**Task statement**
Copy out exactly the lines below that run from the one holding "For every named" to the one holding "[all streams] (612, 70)", keeping both of those lines and no others.

[Stored records]
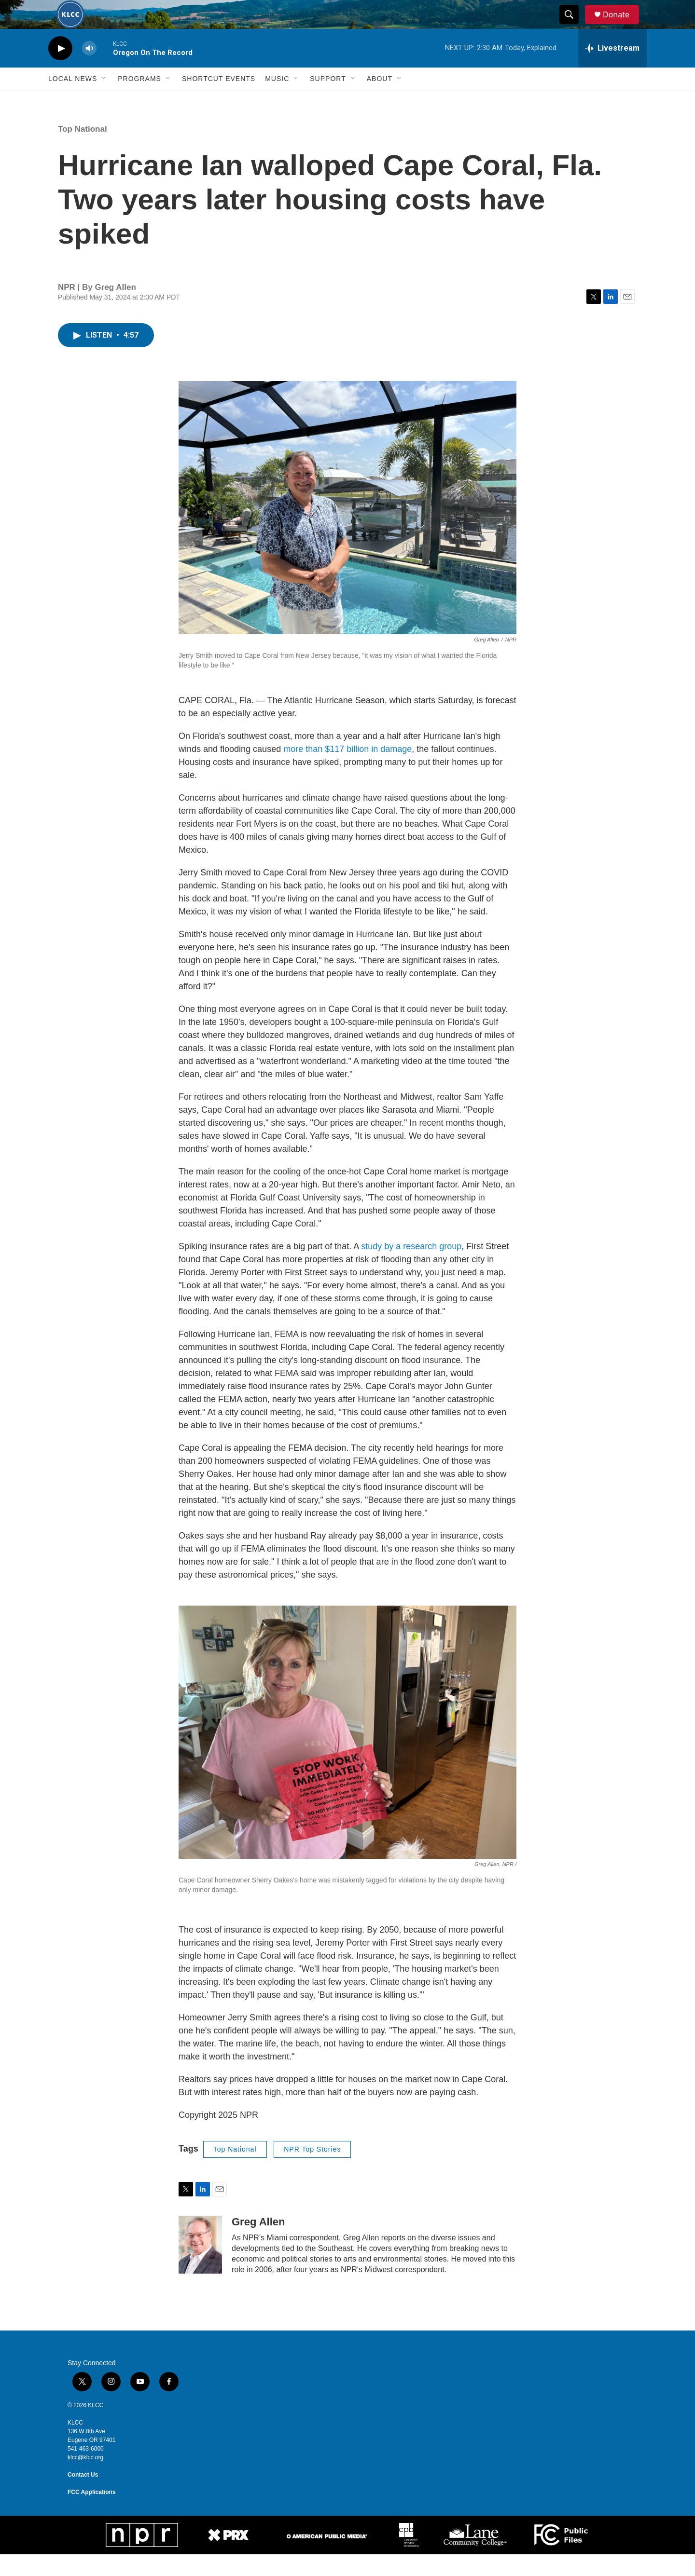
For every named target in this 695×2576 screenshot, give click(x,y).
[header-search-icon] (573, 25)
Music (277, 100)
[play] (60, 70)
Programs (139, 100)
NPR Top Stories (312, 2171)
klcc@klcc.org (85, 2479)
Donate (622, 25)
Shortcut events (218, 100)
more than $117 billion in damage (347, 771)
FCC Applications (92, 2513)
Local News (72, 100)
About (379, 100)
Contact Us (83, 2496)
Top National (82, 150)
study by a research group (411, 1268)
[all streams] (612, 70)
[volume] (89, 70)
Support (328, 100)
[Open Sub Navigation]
* * *
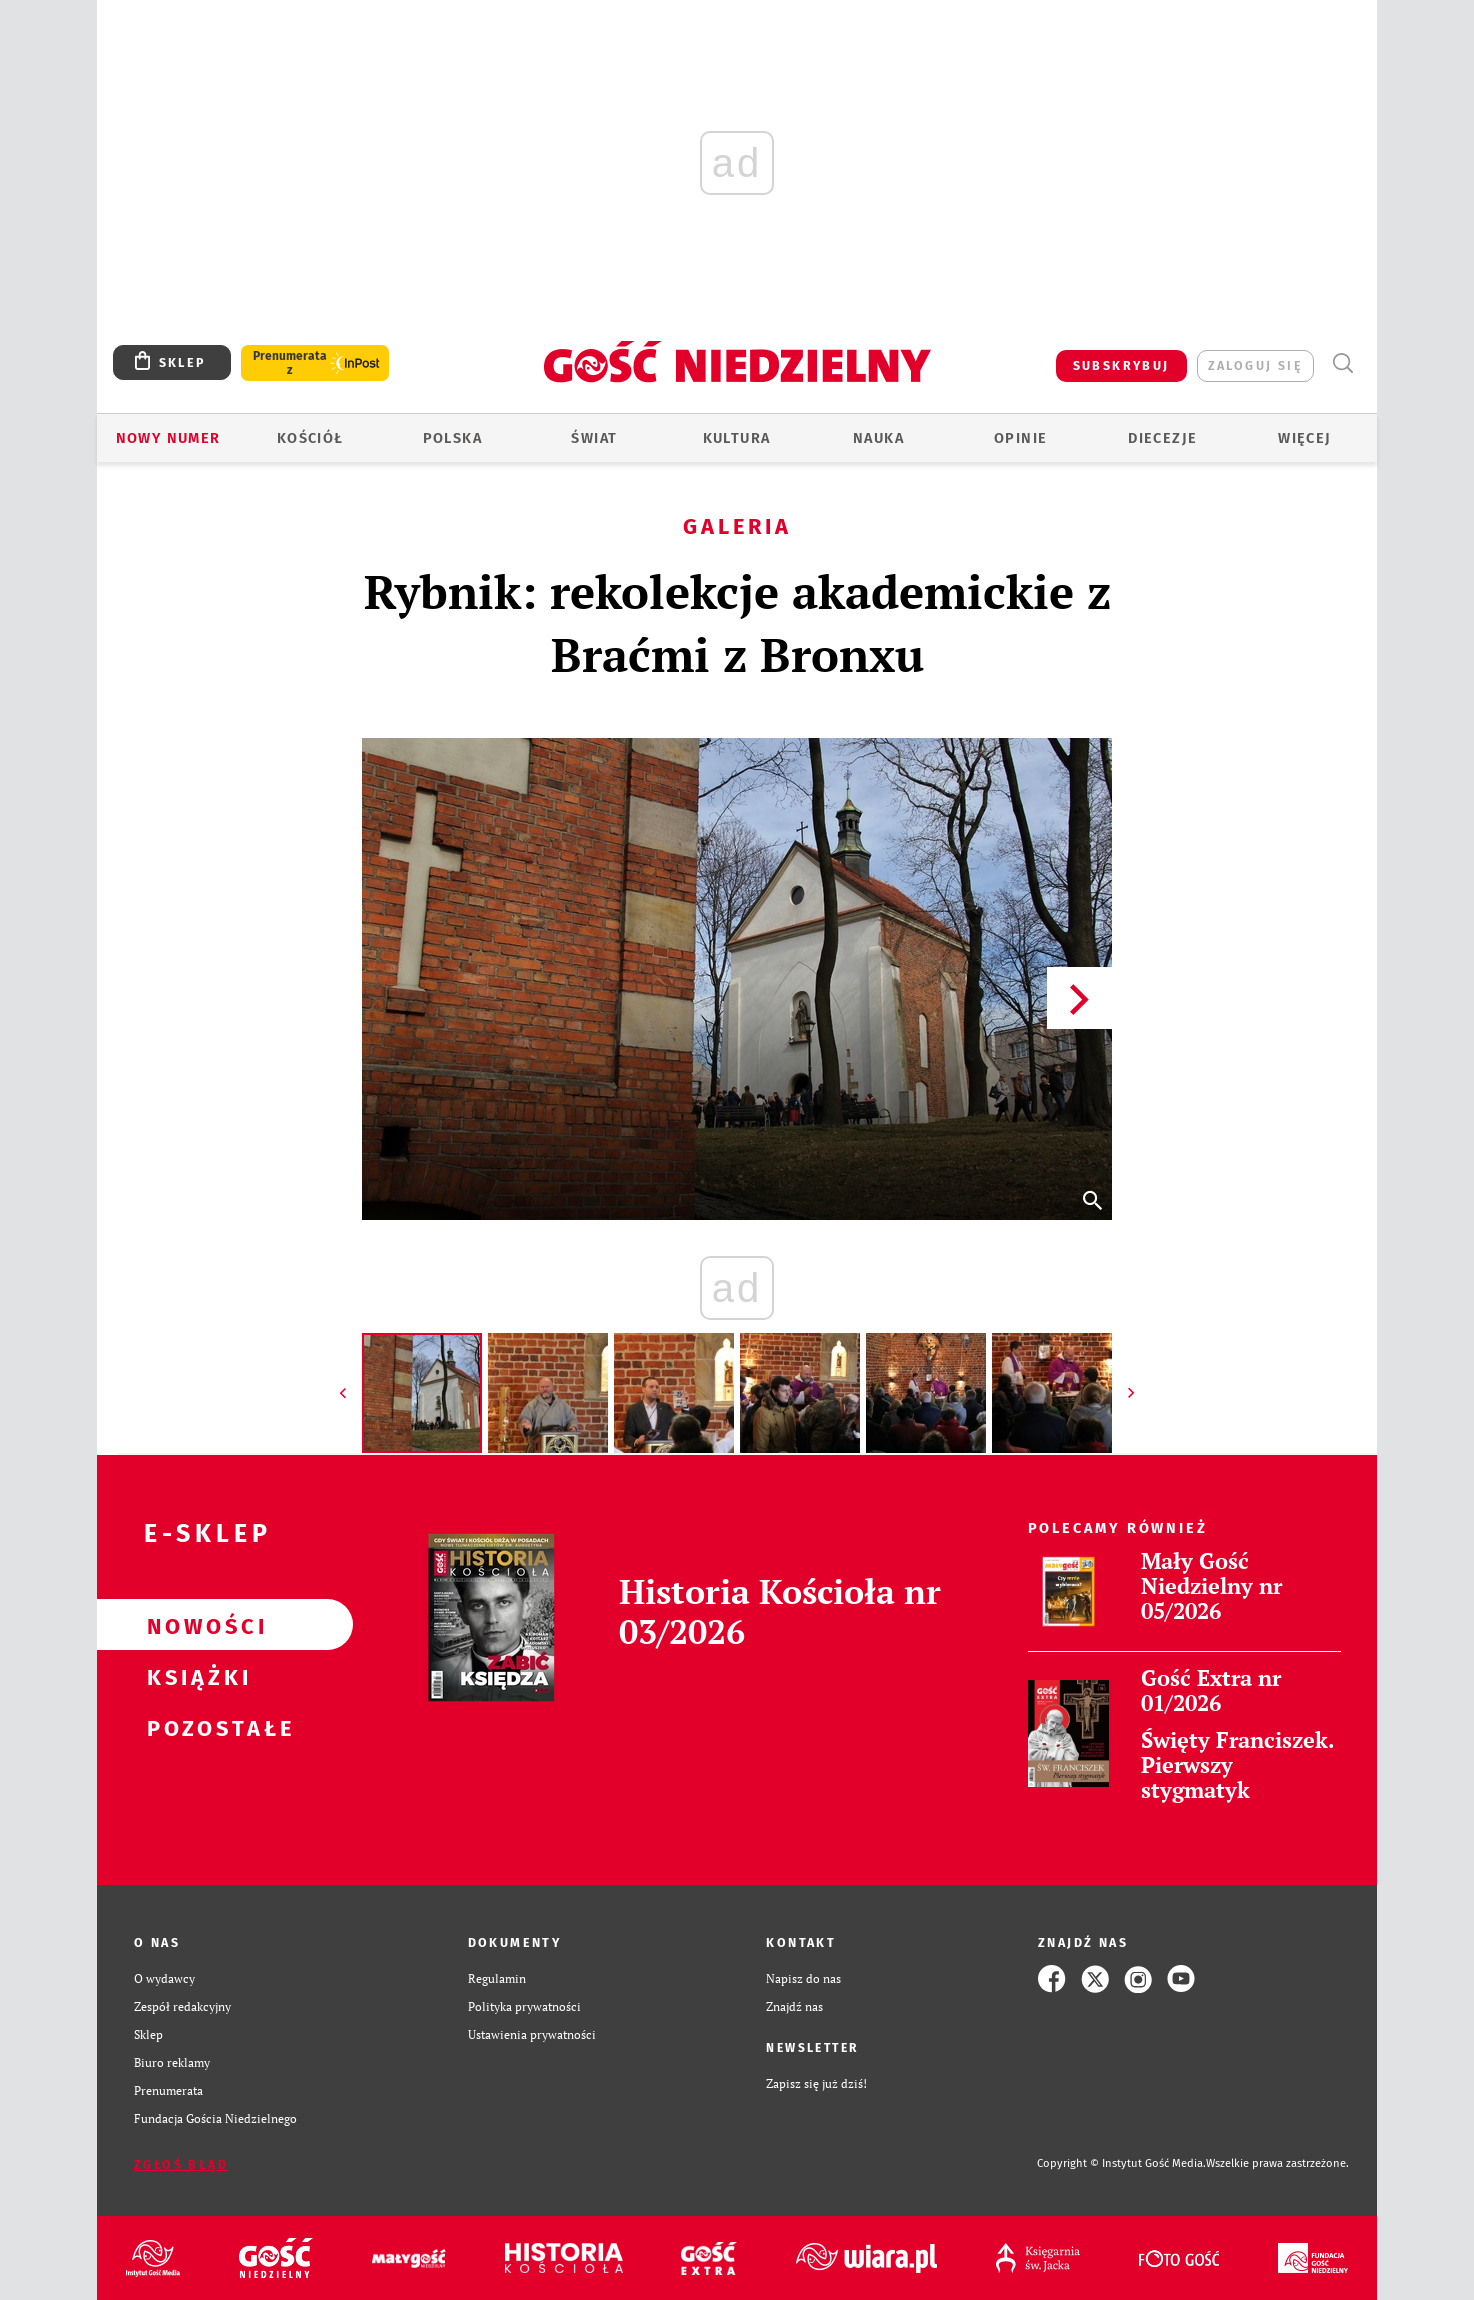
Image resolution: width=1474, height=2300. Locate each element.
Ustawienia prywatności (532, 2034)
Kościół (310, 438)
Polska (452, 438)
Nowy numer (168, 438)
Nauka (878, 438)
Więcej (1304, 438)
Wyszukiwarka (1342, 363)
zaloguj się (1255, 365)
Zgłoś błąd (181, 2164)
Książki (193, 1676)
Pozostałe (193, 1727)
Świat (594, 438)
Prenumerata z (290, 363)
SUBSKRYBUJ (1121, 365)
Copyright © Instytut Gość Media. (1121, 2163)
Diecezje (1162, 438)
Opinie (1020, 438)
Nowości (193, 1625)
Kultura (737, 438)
==
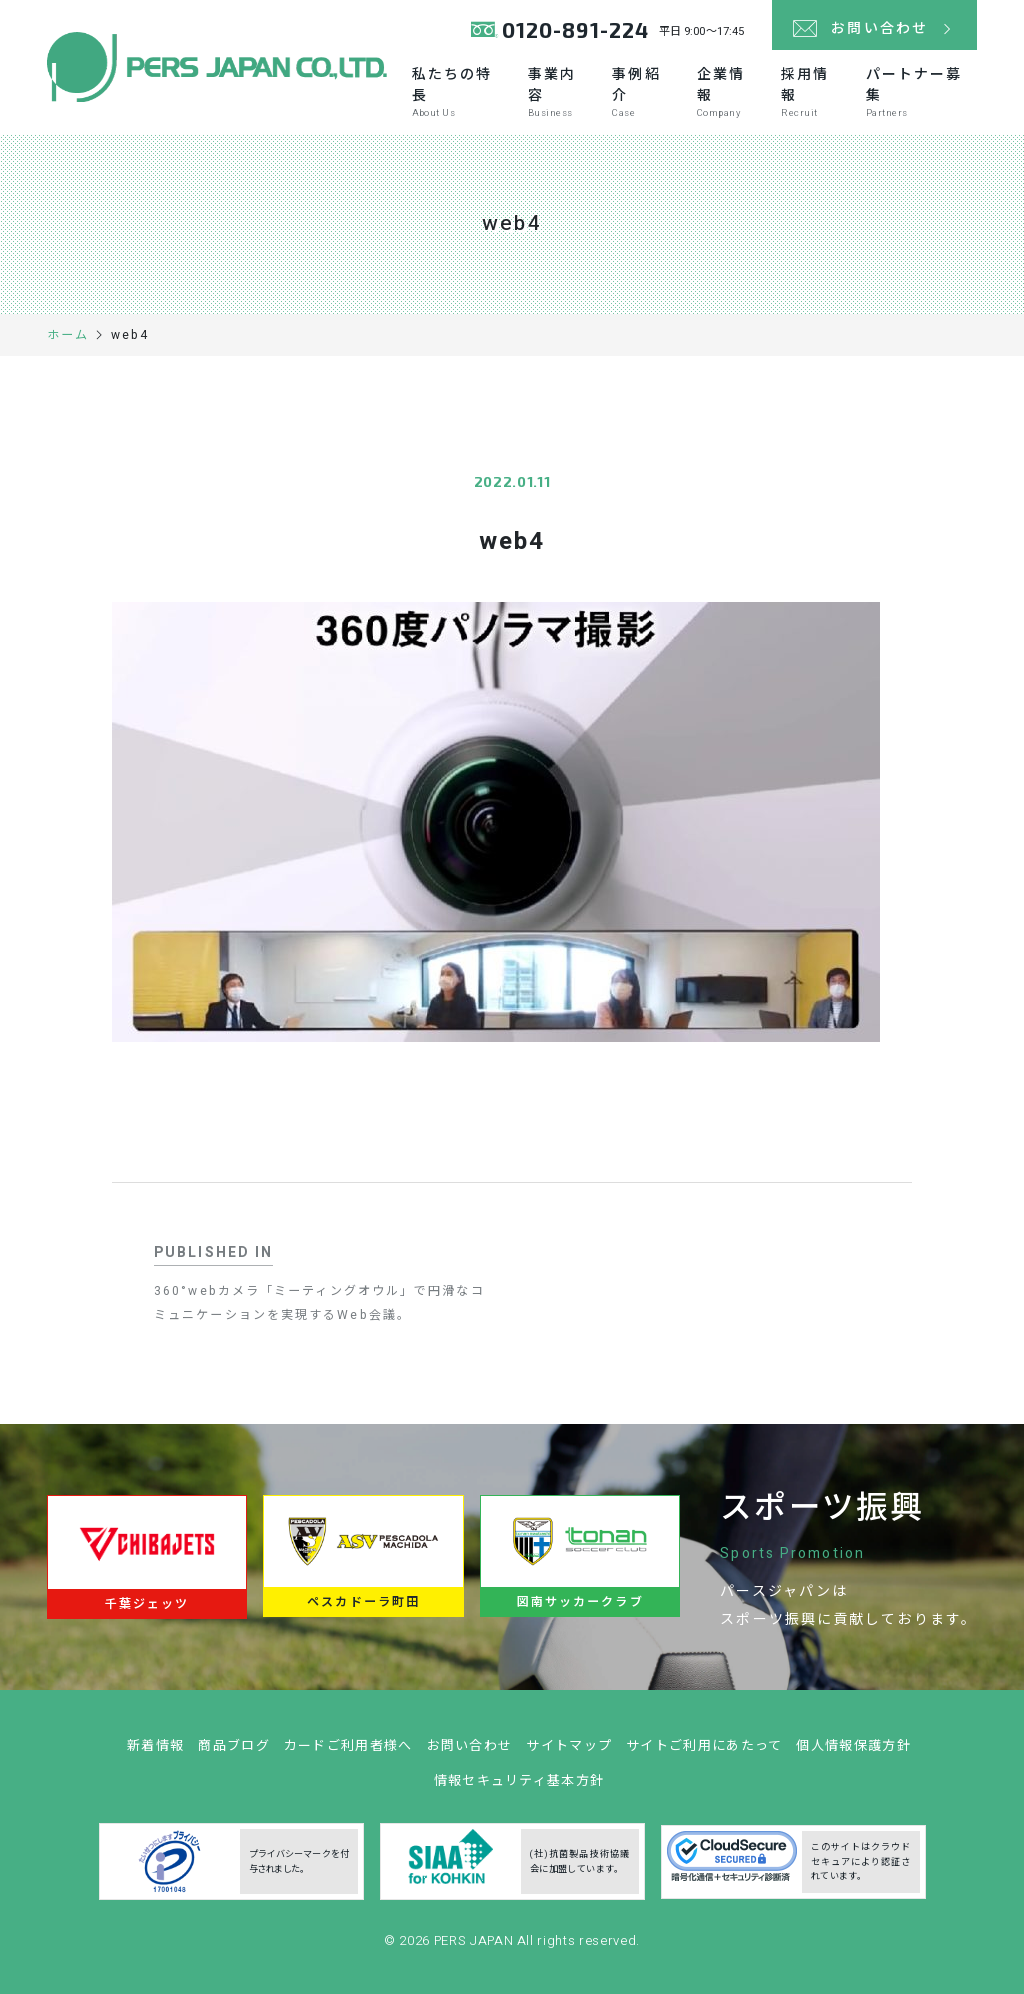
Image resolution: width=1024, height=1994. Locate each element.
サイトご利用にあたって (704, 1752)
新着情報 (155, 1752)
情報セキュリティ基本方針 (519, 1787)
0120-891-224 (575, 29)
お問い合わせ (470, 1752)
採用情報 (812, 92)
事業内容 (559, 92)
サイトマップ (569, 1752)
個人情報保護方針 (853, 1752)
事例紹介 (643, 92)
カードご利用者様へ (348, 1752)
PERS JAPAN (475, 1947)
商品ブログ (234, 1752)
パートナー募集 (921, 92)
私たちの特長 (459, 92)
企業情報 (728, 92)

**Written answer**
For every named target in this 695×2576 screenshot, give click(x,y).
[header-search-icon] (573, 25)
Music (277, 100)
[play] (60, 70)
Programs (139, 100)
NPR Top Stories (312, 2171)
klcc@klcc.org (85, 2479)
Donate (622, 25)
Shortcut events (218, 100)
more than $117 billion in damage (347, 771)
FCC Applications (92, 2513)
Local News (72, 100)
About (379, 100)
Contact Us (83, 2496)
Top National (82, 150)
study by a research group (411, 1268)
[all streams] (612, 70)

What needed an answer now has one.